I’m baking a quiche in the oven and a bit restless because the rain prevented me from expending my extra energy on the garden. The hours one spends alone can sometimes stretch on for what feels like days. Especially on a day like today, where I haven’t actually had one full conversation with anyone. I wasn’t even graced by the perky presence of the neighbourhood gang, who was also rained-in. It becomes easy to forget what day of the week it is.

Little things keep me occupied. Sweeping. Washing dishes. Taking a bath. Closing windows and curtains. Cooking. Reading. Playing with my new kitten. Looking at my phone periodically to check for messages. Opening a beer. Taking out the compost. Applying insect repellent. Singing. Observing a candle. Spraying my cat with water for climbing the curtains. Thinking about dinner. Considering words.

The mind wanders endlessly. Routine and habit keep the mind hemmed in. I really should learn to meditate. However, at times, I feel like I’m doing relatively well keeping sane.

The Free State is a wide, open expanse full of contradictions and lots of sky. In August the winds howl and blow fine red silt through even the best-sealed eyelids.
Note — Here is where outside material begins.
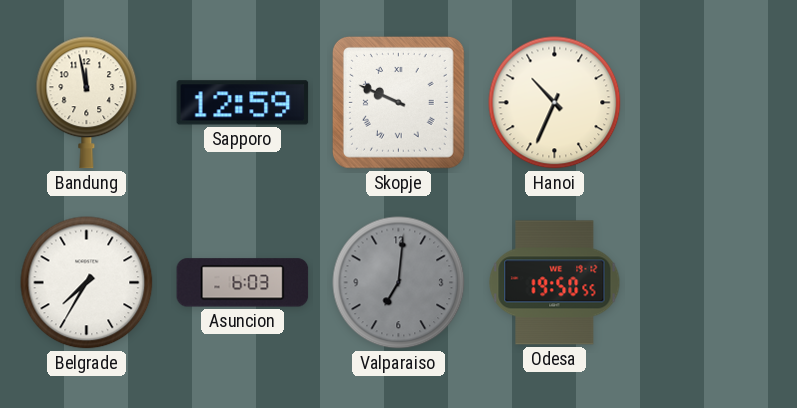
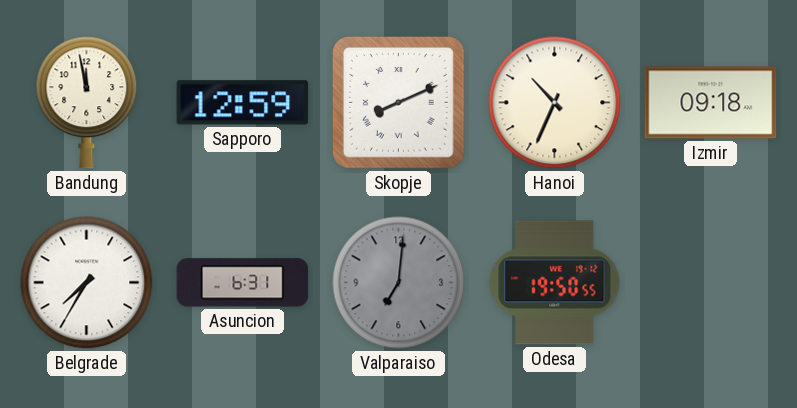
Skopje: 9:49 -> 8:11
Izmir: none -> 09:18
Asuncion: 6:03 -> 6:31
The rain seems to be all the farmers discuss, when it’s going to come, how overdue it is, how heavy it is, how persistent it is, how it’s going to kill their crops, how it can stop now, how it’s going to be worse next year, how this is one of the best crops they’ve ever seen, why, of course, how this amount of rain was to be expected. The heavy steam of a hot, heavy rain hanging in thunderous clouds in the distance can loom for days. The electric storms would make even Ben Franklin jump. The dry heat could peel even the darkest skin darker. And the wintery cold that seeps through the concrete walls makes housing interiors seem a terminally ill architectural concept.

This is where I live. The landscape is not extreme. The people are. Extremely warm. Extremely gracious. Extremely moody. Extremely racist. Extremely diverse. Extremely archaic. Extremely monolingual. Extremely multi-lingual. Extremely barefoot. However, probably no more than 3 of these in combination.

Some of the richest, most dependable South African turf is spread across the Free State. More specifically, the northern Free State churns out some of the finest mealie crops. In turn, this lines the pockets of the farming families who’ve toiled this land for generations.

There’s not much else beyond farming. It’s all a big family tree of jobs associated with agriculture. Grain silos, grain mills, peanut factories, fertilizer production, soil testing, machine depots. The government gainfully employs many citizens as teachers, police, municipal workers, and officials, however the productivity of these operations barely rival that of farming. There seems to be little to gain from a venture within government, other than a ripe salary; thus much of the area is stunted by a lack of motivation to go beyond what is expected.

Everything seems in plenty here. Money. Poverty. Inferior education. Children. Good health. Poor health. Abandonment. People with cars. People without cars. HIV. Crops. Hunger. Religion. Absenteeism. Rivers flow full and dams spill over into the dirt roads, plaguing my anxiety as I attempt fording large puddles with a small Korean tool, also known as an automobile. Tin roofs blow and spiral away in Dorothy-fashion off proudly kept shacks. The clouds drift absent-mindedly above a patchwork of fields, solid, red-tile roofs and weak roofs, held on tightly with sundry bricks, chicken-wire and tires. Only the quiet looms far away; the rural sounds of crickets, doves, owls, bats creep in steadily and the drums of the sangomas [witch doctors] and nightly shebeen [tavern] crawls keep the civilised corners in steady rhythm. Those with open eyes cannot rest easy. For all that may be present in excess, there is a simple pulse that most cling to as they strive to live in this place.